**What you should do**
What must be handed in is the entire listing, exactly as written, with no pictures.

######

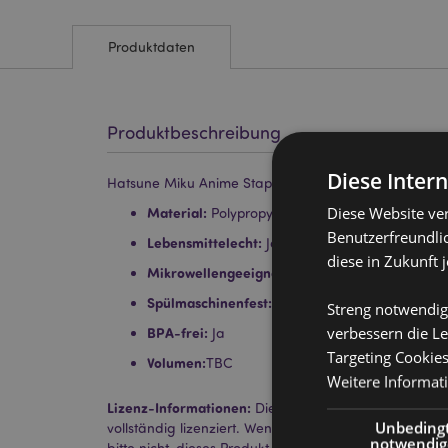
Produktdaten
Produktbeschreibung
Diese Inter
Hatsune Miku Anime Stapelbare Bento-Lunchbox mit B
Diese Website ve
Material:
Polypropylen
Benutzerfreundlic
Lebensmittelecht:
Ja
diese in Zukunft 
Mikrowellengeeignet:
Nein
Spülmaschinenfest:
Nein
Streng notwendig
verbessern die Le
BPA-frei:
Ja
Targeting Cookie
Volumen:
TBC
Weitere Informat
Lizenz-Informationen:
Dieses Produkt ist für die unt
Unbeding
vollständig lizenziert. Wenn Sie sich außerhalb diese
notwendig
bitte nicht, dieses Produkt zu kaufen. Andernfalls wird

######

**Task result**
Produktdaten
Produktbeschreibung
Diese Inter
Hatsune Miku Anime Stapelbare Bento-Lunchbox mit B
Diese Website ve
Material:
Polypropylen
Benutzerfreundlic
Lebensmittelecht:
Ja
diese in Zukunft 
Mikrowellengeeignet:
Nein
Spülmaschinenfest:
Nein
Streng notwendig
verbessern die Le
BPA-frei:
Ja
Targeting Cookie
Volumen:
TBC
Weitere Informat
Lizenz-Informationen:
Dieses Produkt ist für die unt
Unbeding
vollständig lizenziert. Wenn Sie sich außerhalb diese
notwendig
bitte nicht, dieses Produkt zu kaufen. Andernfalls wird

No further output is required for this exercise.